Humann3 metatranscriptome analysis stuck at nucleotide alignment post processing

Hi All,

I am having trouble getting through a metatranscriptomic analysis with humann3. I am running it on my university’s computing cluster which uses slurm job manager. I am using paired end sequencing data that was previously cleaned with Kneaddata (without any error). I then concatenated the cleaned forward and reverse fastq files for each sample to make a single file per sample containing F+R reads per the instructions on your man page.

For about 2/3 of my samples the analysis completed successfully, however for the other 1/3 of my samples they never make it past the nucleotide alignment step (based on log files, example attached).

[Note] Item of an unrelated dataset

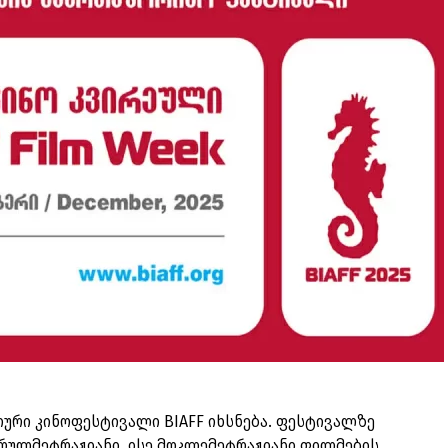
ური კინოფესტივალი BIAFF იხსნება. ფესტივალზე
რულმეტრაჟიანი, ისე მოკლემეტრაჟიანი ფილმების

They seem to complete the nucleotide alignment ok, usually within a few hours, but then the run sits for up to 10+ days (as long as I’ve tried) with apparently nothing happening. I see no updates to logfile, no changes in the size of the aligned reads file and no other files (like unaligned reads) are created. Eventually they just time-out with no apparent progress after the nucleotide alignment step.

I have tried looking back for issues with these particular input files (no errors in clean up step with knead data as mentioned) and I tried re-concatenating the F+R files. But so far I can’t see anything at issue with the input files themselves. The issue does seem to be related to file size as the failed samples tend to be among those with higher read counts, however this is not a perfect correlation as some samples with equivalent reads completed successfully. my files are rather large with those on the higher end of read counts ~80-100 million reads.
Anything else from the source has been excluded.